_WHAT THE TASK REQUIRES:_
Extract exactly those lines that lie between the start of the material and the line with "niñas, que realizaron", including both boundary lines and no others.

*** Opening of TASK MATERIAL ***

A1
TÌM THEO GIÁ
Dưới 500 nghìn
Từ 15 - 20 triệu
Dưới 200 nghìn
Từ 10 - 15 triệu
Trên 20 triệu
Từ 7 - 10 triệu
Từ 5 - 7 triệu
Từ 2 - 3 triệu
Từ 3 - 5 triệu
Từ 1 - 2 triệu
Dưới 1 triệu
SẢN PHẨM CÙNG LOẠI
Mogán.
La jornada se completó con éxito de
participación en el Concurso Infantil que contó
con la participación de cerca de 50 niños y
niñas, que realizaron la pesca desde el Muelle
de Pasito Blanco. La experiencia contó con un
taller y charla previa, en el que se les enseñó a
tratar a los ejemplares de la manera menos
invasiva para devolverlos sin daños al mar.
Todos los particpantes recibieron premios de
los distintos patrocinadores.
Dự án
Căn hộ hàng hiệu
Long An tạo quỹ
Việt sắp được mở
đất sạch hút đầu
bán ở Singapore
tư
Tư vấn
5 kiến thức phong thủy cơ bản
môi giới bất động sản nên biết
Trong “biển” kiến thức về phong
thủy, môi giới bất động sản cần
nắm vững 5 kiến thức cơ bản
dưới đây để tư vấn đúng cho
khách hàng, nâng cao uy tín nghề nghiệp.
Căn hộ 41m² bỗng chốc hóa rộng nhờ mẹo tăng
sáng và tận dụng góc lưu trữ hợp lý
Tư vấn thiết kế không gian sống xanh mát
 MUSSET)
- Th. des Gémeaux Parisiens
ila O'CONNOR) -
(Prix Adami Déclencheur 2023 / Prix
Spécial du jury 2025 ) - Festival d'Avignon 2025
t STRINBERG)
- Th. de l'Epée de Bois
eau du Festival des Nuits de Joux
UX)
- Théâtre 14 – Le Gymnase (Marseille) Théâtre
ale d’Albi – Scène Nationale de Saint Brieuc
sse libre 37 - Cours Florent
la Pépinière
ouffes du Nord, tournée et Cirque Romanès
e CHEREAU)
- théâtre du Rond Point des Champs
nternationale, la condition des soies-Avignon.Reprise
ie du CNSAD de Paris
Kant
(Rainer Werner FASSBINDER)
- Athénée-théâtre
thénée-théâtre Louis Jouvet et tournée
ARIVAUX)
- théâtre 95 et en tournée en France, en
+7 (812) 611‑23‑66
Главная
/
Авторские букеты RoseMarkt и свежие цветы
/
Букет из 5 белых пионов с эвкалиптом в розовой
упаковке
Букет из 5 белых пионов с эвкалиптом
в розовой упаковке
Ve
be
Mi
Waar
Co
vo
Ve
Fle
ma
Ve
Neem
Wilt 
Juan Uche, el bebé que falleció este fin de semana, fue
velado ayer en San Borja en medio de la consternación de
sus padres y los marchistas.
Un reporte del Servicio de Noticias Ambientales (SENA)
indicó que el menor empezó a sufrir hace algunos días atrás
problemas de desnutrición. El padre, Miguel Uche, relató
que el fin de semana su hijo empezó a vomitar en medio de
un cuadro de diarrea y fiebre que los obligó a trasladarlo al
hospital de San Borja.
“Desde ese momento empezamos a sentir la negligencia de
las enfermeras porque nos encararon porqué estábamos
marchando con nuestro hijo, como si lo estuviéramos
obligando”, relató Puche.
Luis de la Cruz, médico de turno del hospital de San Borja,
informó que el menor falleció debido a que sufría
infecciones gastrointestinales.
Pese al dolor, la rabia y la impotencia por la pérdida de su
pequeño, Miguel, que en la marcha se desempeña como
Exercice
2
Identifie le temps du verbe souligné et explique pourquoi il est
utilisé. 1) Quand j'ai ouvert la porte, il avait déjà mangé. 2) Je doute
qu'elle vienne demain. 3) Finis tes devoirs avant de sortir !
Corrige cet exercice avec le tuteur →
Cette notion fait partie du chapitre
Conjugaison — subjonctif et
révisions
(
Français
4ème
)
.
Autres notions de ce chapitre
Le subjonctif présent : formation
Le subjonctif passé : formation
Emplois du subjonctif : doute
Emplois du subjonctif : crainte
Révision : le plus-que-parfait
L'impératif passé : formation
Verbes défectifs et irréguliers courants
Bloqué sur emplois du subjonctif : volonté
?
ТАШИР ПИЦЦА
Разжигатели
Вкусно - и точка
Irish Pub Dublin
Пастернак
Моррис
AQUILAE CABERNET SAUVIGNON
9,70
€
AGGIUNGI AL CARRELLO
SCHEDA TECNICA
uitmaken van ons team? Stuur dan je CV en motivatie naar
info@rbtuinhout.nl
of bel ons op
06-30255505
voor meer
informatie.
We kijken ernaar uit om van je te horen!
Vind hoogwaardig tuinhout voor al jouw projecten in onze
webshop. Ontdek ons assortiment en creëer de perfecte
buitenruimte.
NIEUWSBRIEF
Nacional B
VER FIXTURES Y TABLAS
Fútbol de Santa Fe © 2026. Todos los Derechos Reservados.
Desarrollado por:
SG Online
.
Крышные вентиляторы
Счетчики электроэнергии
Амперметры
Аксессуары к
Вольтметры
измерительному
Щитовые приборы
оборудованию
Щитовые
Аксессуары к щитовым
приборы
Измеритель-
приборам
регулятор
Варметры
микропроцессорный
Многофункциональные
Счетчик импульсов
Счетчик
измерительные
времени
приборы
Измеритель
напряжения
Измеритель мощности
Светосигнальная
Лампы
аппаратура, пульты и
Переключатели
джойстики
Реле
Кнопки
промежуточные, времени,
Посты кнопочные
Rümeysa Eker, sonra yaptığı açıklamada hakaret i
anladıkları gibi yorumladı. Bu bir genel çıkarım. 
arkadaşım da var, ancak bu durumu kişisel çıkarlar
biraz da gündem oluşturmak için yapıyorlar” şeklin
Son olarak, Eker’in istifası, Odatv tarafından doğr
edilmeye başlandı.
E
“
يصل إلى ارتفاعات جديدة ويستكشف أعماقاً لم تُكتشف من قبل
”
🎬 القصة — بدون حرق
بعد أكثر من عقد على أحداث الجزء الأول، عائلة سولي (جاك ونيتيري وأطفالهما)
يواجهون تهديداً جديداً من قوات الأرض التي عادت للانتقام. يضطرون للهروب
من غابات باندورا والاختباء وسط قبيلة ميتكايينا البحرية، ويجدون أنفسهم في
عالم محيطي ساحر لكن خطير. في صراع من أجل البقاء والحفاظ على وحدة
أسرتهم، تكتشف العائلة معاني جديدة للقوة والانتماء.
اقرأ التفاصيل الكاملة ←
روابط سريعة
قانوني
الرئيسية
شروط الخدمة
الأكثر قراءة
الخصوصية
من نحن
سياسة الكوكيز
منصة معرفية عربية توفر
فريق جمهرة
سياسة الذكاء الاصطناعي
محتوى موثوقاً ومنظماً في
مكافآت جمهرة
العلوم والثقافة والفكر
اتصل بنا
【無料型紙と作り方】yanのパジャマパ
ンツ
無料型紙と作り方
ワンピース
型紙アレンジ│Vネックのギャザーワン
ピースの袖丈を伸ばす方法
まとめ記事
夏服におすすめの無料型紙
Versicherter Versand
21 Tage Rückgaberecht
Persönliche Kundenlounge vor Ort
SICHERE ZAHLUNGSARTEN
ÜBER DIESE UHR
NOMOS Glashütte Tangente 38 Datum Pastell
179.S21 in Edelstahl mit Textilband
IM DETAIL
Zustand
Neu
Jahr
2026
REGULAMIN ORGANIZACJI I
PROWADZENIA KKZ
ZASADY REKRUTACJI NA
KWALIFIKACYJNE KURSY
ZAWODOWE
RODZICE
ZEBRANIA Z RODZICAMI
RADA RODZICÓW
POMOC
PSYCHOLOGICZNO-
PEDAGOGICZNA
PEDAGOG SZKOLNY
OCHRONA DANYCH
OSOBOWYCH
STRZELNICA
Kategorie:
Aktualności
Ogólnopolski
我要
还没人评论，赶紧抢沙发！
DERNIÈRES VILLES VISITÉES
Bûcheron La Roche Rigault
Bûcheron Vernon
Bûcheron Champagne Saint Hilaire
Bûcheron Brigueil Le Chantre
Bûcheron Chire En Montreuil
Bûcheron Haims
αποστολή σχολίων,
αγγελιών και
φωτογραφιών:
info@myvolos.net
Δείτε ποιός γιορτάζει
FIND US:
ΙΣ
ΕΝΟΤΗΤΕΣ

*** Close of TASK MATERIAL ***

_RESPONSE TO THIS EXERCISE:_
A1
TÌM THEO GIÁ
Dưới 500 nghìn
Từ 15 - 20 triệu
Dưới 200 nghìn
Từ 10 - 15 triệu
Trên 20 triệu
Từ 7 - 10 triệu
Từ 5 - 7 triệu
Từ 2 - 3 triệu
Từ 3 - 5 triệu
Từ 1 - 2 triệu
Dưới 1 triệu
SẢN PHẨM CÙNG LOẠI
Mogán.
La jornada se completó con éxito de
participación en el Concurso Infantil que contó
con la participación de cerca de 50 niños y
niñas, que realizaron la pesca desde el Muelle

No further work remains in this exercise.